«Ивану проще, – покосился он на брата, сидевшего рядом за крестинным столом. – Он один, у него нет Екатерины…»
За столом тем временем Головины начали громко славить Скопина.
– В осаде, в голоде, полки сидели, – почему-то стал оправдываться перед ними Иван. – Ходили приступом на Тушинского вора!..
– Ума не много надо: в Кремле, в хоромах, просидеть, – насмешливо поддел его Семён.
Иван возмутился, выпалил:
– В Москве полки не ели хлеба зря!
«Зачем они так?» – подумал князь Дмитрий, но брата всё же поддержал:
– Москву посильно защищали…
– И что, освободили? – язвительно бросил Семён.
– Без помощи осадного войска не смог бы князь Михайло сделать то, что сделал, – возразил ему Дмитрий. – Не так ли, Михайло? – спросил он племянника, едва повернув голову в его сторону, чтобы показать этим своё пренебрежение ему.
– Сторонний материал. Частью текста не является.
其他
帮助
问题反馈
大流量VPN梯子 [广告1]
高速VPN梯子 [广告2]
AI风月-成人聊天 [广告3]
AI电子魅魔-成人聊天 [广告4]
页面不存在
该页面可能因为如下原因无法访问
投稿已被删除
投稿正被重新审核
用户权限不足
– А что Михайло? Князь Михайло царство спас! – помимо его воли вырвалось у Скопина, но он тут же поперхнулся, запоздало сообразив, как хвастливо это получилось.
За столом на несколько секунд повисла тишина…
В каком-то непонятном запале, была и обида, князь Михаил не заметил, что его слова достали не только Дмитрия Шуйского… «Вон и Куракин прячет от меня глаза!»
– Твои заслуги принизить трудно перед царём, – напряжённым голосом выдавил из себя князь Дмитрий, у которого ещё не выветрилась из сердца недавняя стычка с Василием; жгла, не заживала зависть.
– Князья, да что вы всё о том же! – вскричал Воротынский, встревоженный накалом страстей. – Здесь пир крестинный, а не военный совет!.. Карпушка, давай! – приподнявшись на лавке, махнул он рукой своему дворецкому.
Дворецкий, грудастый малый, вышел на середину палаты и объявил: «Обычай предков мы начнём! Кто перепьёт кого: кум или кума?»
– Кума, готова ли ты к встрече с кумом дорогим? – спросил Воротынский Екатерину, которая сидела за столом напротив него, вместе с другими женщинами.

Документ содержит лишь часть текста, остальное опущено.